**Records for the task**

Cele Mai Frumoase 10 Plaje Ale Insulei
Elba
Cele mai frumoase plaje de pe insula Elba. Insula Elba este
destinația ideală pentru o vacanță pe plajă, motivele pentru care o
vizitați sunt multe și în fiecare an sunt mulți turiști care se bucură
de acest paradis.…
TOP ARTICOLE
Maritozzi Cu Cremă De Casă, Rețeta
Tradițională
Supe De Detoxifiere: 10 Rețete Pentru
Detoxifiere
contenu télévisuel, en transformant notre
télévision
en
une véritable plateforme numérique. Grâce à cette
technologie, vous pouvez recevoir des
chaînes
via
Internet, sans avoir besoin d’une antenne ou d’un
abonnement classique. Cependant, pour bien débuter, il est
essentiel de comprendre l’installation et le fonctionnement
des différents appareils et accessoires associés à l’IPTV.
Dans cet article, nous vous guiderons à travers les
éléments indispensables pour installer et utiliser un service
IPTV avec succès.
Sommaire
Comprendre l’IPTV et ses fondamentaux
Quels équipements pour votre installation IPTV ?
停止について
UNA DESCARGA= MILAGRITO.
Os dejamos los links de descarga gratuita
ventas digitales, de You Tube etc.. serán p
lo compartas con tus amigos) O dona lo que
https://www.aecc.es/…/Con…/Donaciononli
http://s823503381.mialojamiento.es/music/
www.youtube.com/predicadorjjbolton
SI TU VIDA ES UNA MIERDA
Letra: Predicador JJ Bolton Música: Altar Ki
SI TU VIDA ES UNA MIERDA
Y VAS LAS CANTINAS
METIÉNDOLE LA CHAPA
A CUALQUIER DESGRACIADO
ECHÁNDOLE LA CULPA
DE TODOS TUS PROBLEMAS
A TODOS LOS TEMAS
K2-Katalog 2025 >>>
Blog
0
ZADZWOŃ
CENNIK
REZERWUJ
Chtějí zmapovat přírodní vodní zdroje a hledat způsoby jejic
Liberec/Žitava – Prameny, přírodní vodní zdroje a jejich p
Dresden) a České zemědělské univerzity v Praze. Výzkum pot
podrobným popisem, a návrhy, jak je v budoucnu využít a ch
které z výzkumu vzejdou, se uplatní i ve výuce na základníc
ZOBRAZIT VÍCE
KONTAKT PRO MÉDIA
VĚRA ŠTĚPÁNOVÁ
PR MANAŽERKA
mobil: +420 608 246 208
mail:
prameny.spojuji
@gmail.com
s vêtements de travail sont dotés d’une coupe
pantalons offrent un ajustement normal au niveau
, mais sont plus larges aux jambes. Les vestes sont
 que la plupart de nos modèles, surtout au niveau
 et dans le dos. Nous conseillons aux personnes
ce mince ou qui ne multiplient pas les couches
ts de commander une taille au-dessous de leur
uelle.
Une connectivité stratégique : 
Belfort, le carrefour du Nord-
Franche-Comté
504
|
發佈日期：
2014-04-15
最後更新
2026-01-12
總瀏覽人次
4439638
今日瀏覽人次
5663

---

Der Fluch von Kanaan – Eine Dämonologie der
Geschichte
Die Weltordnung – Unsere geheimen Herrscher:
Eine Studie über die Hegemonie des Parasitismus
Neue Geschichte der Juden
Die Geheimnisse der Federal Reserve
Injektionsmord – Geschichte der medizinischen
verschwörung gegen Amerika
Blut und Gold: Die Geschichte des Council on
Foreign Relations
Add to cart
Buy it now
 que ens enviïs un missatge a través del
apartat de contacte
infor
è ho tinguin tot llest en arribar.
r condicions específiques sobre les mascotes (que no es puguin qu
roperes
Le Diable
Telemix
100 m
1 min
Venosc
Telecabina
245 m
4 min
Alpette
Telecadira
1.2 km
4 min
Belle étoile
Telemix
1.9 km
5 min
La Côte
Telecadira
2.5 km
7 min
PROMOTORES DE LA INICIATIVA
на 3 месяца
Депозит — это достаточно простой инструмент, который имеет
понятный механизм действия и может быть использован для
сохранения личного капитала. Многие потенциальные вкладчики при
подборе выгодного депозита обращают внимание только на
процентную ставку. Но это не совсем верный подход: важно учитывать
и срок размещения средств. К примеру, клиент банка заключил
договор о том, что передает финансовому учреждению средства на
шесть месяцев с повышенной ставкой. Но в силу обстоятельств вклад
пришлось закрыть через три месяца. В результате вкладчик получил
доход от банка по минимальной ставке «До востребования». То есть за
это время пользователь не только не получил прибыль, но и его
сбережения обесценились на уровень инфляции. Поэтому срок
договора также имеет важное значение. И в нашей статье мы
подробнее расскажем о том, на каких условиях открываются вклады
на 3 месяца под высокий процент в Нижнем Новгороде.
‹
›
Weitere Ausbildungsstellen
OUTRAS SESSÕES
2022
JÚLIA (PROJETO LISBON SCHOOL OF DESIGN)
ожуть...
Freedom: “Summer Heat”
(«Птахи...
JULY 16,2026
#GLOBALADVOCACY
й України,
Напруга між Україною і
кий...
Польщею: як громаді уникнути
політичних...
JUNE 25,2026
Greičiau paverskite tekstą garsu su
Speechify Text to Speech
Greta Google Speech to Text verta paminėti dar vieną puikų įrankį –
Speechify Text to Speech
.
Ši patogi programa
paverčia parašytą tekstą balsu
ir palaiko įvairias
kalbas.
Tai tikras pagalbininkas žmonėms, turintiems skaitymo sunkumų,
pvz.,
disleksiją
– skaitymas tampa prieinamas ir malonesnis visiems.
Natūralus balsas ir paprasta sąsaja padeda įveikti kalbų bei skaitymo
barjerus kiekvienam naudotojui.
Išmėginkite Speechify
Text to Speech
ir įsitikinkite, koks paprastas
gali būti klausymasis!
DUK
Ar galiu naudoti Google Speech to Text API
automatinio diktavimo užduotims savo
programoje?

**What to produce**
Note which lines carry the word "имеет" in the material, then copy each of them.

**Answer to this task**
Депозит — это достаточно простой инструмент, который имеет
договора также имеет важное значение. И в нашей статье мы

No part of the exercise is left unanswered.